- **Exercise details**
Transcribe exactly the line that contains "Дніпропетровського національного університе" and all lines following it to the end of the material below; omit everything else.

- **Provided information**

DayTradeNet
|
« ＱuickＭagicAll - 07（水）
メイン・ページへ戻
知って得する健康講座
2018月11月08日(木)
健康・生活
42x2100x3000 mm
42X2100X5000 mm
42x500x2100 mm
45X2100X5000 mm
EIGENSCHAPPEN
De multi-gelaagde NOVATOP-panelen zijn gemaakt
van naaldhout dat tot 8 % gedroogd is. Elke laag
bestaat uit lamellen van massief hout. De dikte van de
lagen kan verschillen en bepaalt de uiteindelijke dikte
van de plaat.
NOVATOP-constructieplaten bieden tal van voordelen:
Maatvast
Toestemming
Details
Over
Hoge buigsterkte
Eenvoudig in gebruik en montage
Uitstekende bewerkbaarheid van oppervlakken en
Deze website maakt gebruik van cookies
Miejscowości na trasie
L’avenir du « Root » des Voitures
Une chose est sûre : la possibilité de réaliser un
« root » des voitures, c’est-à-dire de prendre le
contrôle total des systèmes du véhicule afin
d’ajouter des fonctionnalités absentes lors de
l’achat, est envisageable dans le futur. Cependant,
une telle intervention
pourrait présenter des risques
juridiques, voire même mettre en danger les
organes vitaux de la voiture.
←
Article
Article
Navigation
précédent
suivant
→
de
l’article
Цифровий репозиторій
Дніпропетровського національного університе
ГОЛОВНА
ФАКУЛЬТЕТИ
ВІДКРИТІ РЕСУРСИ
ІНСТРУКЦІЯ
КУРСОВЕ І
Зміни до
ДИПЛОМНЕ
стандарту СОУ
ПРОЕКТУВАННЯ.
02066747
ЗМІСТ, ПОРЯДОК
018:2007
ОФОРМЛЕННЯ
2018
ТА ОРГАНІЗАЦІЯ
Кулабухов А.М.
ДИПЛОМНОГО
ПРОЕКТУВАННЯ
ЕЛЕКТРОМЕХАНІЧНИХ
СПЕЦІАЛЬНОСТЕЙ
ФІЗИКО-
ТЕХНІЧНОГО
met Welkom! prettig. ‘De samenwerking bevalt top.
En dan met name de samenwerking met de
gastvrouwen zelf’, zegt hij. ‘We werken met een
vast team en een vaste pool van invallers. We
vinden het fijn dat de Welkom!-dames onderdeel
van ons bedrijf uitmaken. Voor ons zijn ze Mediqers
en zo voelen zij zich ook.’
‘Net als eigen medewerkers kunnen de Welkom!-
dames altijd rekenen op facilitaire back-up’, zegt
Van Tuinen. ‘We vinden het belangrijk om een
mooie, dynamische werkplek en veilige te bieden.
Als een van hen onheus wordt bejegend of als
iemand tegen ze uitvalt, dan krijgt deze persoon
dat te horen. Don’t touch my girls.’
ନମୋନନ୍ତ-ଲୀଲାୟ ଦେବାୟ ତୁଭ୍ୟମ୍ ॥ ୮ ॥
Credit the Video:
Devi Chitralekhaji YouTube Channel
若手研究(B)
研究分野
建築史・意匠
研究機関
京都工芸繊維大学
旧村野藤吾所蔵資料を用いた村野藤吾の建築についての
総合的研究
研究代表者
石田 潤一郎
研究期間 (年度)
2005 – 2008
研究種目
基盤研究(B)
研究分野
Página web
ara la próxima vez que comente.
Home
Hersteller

- **Task output**
Дніпропетровського національного університе
ГОЛОВНА
ФАКУЛЬТЕТИ
ВІДКРИТІ РЕСУРСИ
ІНСТРУКЦІЯ
КУРСОВЕ І
Зміни до
ДИПЛОМНЕ
стандарту СОУ
ПРОЕКТУВАННЯ.
02066747
ЗМІСТ, ПОРЯДОК
018:2007
ОФОРМЛЕННЯ
2018
ТА ОРГАНІЗАЦІЯ
Кулабухов А.М.
ДИПЛОМНОГО
ПРОЕКТУВАННЯ
ЕЛЕКТРОМЕХАНІЧНИХ
СПЕЦІАЛЬНОСТЕЙ
ФІЗИКО-
ТЕХНІЧНОГО
met Welkom! prettig. ‘De samenwerking bevalt top.
En dan met name de samenwerking met de
gastvrouwen zelf’, zegt hij. ‘We werken met een
vast team en een vaste pool van invallers. We
vinden het fijn dat de Welkom!-dames onderdeel
van ons bedrijf uitmaken. Voor ons zijn ze Mediqers
en zo voelen zij zich ook.’
‘Net als eigen medewerkers kunnen de Welkom!-
dames altijd rekenen op facilitaire back-up’, zegt
Van Tuinen. ‘We vinden het belangrijk om een
mooie, dynamische werkplek en veilige te bieden.
Als een van hen onheus wordt bejegend of als
iemand tegen ze uitvalt, dan krijgt deze persoon
dat te horen. Don’t touch my girls.’
ନମୋନନ୍ତ-ଲୀଲାୟ ଦେବାୟ ତୁଭ୍ୟମ୍ ॥ ୮ ॥
Credit the Video:
Devi Chitralekhaji YouTube Channel
若手研究(B)
研究分野
建築史・意匠
研究機関
京都工芸繊維大学
旧村野藤吾所蔵資料を用いた村野藤吾の建築についての
総合的研究
研究代表者
石田 潤一郎
研究期間 (年度)
2005 – 2008
研究種目
基盤研究(B)
研究分野
Página web
ara la próxima vez que comente.
Home
Hersteller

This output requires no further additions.